Review: “Slaughterhouse Five, or, The Children’s Crusade” by Kurt Vonnegut, Jr.

So it goes.

Long regarded as one of America’s great works, Slaughterhouse Five is a unique and provocative novel. The story begins with a narrator who shares common facts of Vonnegut so readers are to think that this book will be an account of Vonnegut’s life. The narrator tells us that he is in the process of writing a book about his experience of the infamous Dresden firebombing near the end of World War II. By the end of the first chapter, the narrator switches over and we are now reading about a man called Billy Pilgrim instead, who was also in the war and survived the Dresden bombing.

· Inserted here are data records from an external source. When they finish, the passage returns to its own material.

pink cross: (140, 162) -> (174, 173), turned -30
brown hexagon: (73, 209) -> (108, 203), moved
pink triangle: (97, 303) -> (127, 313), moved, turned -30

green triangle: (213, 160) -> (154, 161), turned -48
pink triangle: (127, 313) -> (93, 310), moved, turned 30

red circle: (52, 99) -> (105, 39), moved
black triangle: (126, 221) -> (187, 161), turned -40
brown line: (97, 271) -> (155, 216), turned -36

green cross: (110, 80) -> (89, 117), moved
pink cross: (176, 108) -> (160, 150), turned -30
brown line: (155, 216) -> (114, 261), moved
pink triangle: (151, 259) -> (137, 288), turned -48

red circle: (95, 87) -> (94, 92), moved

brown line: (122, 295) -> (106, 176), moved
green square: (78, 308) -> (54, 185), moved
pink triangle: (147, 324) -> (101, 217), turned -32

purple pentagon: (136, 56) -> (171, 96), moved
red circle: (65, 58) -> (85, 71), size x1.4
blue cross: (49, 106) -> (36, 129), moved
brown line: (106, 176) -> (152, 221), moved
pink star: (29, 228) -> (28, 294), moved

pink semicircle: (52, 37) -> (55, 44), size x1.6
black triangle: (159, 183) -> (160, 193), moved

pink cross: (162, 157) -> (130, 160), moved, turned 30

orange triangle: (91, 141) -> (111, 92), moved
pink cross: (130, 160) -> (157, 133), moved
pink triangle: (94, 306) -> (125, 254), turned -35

The story has one of the most amazing timelines I’ve ever read, and it is credit to Vonnegut that I was not lost once. The main story of Slaughterhouse Five is Billy Pilgrim’s ability to time travel. At moments of stress, Billy’s mind travels back and forth in time with no warning. He is also later kidnapped by aliens from the planet Tralfamadore and made to live in a zoo. The Tralfamodorians have a unique philosophy for their outlook life – everything happens because they simply happen. There is no reason. Vonnegut coins his famous saying, “so it goes”, which comes from the aliens in the text. They believe in eternity and pity humans who cry at death. Death does not exist to the aliens because it does not signify that somebody is gone forever. Rather, that person is only dead at that certain stage, that certain moment, that certain scene, and that they remain alive forever in other scenes. People can never die.

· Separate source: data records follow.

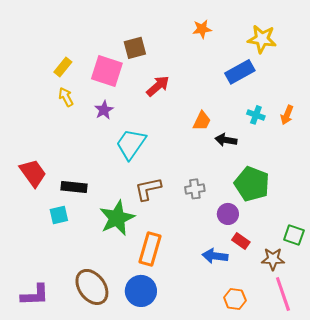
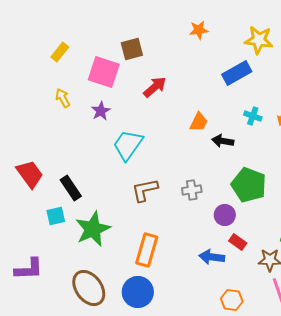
yellow rectangle: (63, 67) -> (60, 52), moved
black rectangle: (74, 187) -> (71, 188), turned 50
green star: (117, 218) -> (93, 229), moved
purple L-shape: (35, 295) -> (29, 269), moved

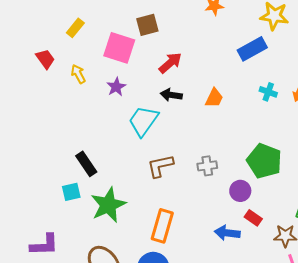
black arrow: (223, 141) -> (171, 95), moved
red trapezoid: (30, 174) -> (45, 59), moved, size x0.7

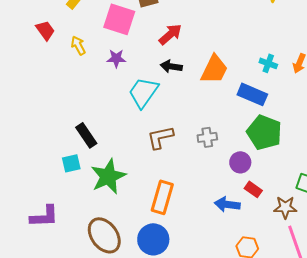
blue rectangle: (252, 49) -> (252, 94), moved, turned 52
purple star: (116, 87) -> (116, 58), turned 30
orange trapezoid: (214, 98) -> (214, 69), size x1.5

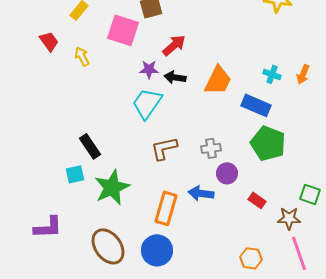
purple star: (116, 58) -> (149, 69), moved
purple circle: (240, 162) -> (227, 173), moved
blue arrow: (227, 204) -> (201, 193), moved

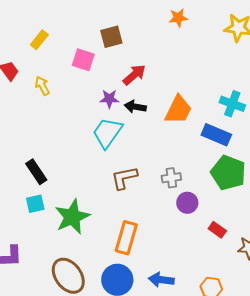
pink square: (123, 30) -> (83, 60), size x0.7
cyan cross: (272, 74) -> (232, 104), size x1.4
black rectangle: (90, 146) -> (36, 172), moved
blue arrow: (201, 193) -> (161, 280), moved

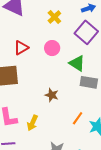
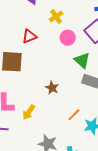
yellow cross: (54, 17) -> (56, 16), moved
pink circle: (52, 48) -> (68, 38), moved

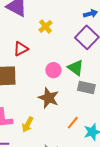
pink circle: (68, 38) -> (53, 70), moved
brown star: (52, 88) -> (48, 98), size x1.5

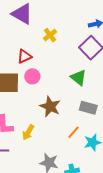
pink circle: (53, 70) -> (32, 76), moved
gray rectangle: (86, 87) -> (88, 108), moved

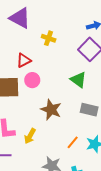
yellow cross: (50, 35) -> (49, 38), turned -32
orange line: (73, 132) -> (73, 142), moved

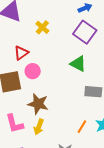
yellow cross: (49, 38) -> (42, 27), turned 32
brown star: (51, 110) -> (38, 104), moved

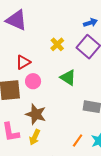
yellow cross: (42, 27) -> (57, 44), moved
green triangle: (78, 64) -> (68, 77), moved

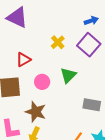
green triangle: (68, 77) -> (68, 75), turned 42
pink circle: (33, 81) -> (42, 82), moved

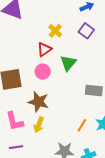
purple square: (89, 45) -> (86, 31), size x0.7
red triangle: (23, 60) -> (44, 49), moved

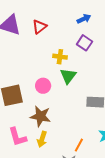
yellow cross: (55, 31) -> (60, 57), moved, turned -32
red triangle: (44, 49) -> (39, 27), moved
orange line: (82, 125) -> (79, 145), moved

I have been reluctant to pick up this book because I’m not all interested in books about the war. I know I’m missing a whole genre and significant section in literature, where there are huge amounts of books that were published during the Cold War who criticize the recent WWII, the Cold War, and the Vietnam War. What surprised me about Slaughterhouse Five is not its pretext about war but rather its underlying philosophy. Nobody can ever really explain the atrocities of war, what the human race went through, the indescribable acts they committed, and why some survived and others didn’t. I suspect the reason behind Billy’s time travel is due to his post-traumatic stress. To escape the atrocities during the war, he shifts his mind, and to which he simply never recovered from.